The University of Washington rowing crew, gold-medal winners in the 1936 Olympic Games, practice on Seattle's Lake Union near Dunn Lumber's yard. Dunn has produced a new documentary about that team.
From "Us Against the World" The University of Washington rowing crew, gold-medal winners in the 1936 Olympic Games, practice on Seattle's Lake Union near Dunn Lumber's yard. Dunn has produced a new documentary about that team.

Dunn Lumber president Mike Dunn has added a title that's extremely rare among LBM executives: film producer.

Dunn was the executive producer and driving force behind Us Against the World, a short documentary about the rowing team from the University of Washington that won gold in the 1936 Olympic Games in Berlin. The documentary focuses on team member Joe Rantz, whose granddaughter Jennifer Hoffman has won fame as a rower and who, with Dunn Lumber's support, has spearheaded construction of a local boathouse.

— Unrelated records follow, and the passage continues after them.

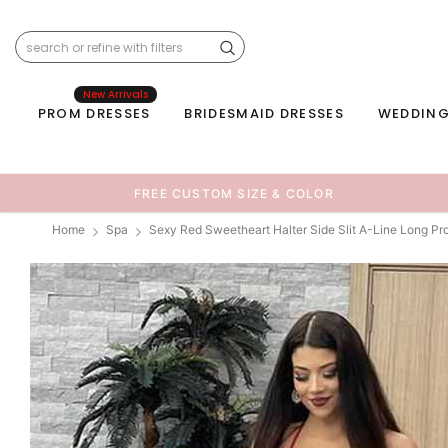
New Arrivals
PROM DRESSES
BRIDESMAID DRESSES
WEDDING
FREE CUSTOM SIZE & COLOR
Home
Spa
Sexy Red Sweetheart Halter Side Slit A-Line Long P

Hoffman narrates the film, which premiered earlier this month at the Seattle International Film Festival and can be seen online at usagainst.org.

Dunn Lumber has special connections to rowing. It has had a yard since 1930 on Seattle's Lake Union, where generations of University of Washington crews trained. Dunn Lumber signs can be seen in the background in films showing the 1936 team.

The connections go even deeper. Charles Dunn, the second generation of the family to lead Dunn Lumber, was a member of the 1923 Husky crew that became the first West Coast team to win a national championship. Dunn Lumber also has produced a video on Charles Dunn and that achievement.